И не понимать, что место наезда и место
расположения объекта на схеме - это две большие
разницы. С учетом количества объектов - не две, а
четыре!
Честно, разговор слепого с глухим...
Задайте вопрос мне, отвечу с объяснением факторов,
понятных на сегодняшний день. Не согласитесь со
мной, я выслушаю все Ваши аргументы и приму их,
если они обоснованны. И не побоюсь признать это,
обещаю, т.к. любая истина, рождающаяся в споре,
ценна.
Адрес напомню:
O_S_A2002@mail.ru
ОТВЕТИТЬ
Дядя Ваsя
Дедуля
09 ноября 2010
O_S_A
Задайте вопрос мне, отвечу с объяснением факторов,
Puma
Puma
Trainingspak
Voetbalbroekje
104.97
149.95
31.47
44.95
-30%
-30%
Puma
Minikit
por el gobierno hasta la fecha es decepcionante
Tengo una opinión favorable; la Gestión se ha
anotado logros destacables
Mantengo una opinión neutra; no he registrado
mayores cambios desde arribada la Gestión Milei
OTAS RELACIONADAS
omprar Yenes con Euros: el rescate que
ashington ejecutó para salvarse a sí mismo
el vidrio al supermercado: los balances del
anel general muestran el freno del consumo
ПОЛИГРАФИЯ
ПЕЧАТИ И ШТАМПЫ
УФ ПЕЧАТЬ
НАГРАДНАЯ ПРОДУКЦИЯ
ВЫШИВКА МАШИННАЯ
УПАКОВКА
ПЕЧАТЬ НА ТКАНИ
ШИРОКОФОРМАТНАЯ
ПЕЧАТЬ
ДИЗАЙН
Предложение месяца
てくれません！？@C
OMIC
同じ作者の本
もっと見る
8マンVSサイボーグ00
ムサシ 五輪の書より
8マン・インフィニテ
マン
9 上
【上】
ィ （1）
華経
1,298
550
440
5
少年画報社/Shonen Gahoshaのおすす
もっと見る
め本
* * *
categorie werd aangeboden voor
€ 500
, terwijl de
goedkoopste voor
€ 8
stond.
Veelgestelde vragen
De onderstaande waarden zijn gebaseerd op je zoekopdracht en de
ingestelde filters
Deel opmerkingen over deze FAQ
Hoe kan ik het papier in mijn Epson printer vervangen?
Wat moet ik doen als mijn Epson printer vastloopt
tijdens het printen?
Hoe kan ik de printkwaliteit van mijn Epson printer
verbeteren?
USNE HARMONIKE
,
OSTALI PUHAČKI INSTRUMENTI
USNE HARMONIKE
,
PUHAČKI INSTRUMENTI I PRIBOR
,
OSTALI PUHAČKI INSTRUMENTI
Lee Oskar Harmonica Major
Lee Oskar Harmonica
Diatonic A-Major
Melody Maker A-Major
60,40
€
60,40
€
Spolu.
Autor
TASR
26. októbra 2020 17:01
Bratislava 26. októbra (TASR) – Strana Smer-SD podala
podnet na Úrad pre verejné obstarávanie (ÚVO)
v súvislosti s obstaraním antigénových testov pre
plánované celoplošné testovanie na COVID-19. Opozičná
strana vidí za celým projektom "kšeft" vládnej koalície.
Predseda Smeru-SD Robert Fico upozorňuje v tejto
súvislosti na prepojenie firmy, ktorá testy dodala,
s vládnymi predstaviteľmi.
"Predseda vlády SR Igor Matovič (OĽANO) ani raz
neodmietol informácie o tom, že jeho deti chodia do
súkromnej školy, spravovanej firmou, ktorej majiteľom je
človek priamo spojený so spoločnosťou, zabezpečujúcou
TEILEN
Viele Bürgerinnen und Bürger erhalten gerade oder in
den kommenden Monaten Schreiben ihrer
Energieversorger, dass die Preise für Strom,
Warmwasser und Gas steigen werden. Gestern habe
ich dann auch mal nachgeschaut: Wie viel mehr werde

EXERCISE REQUIREMENTS
In the entries above, count each line holding the word "voor" and give that count alone.

RESPONSE BOX
2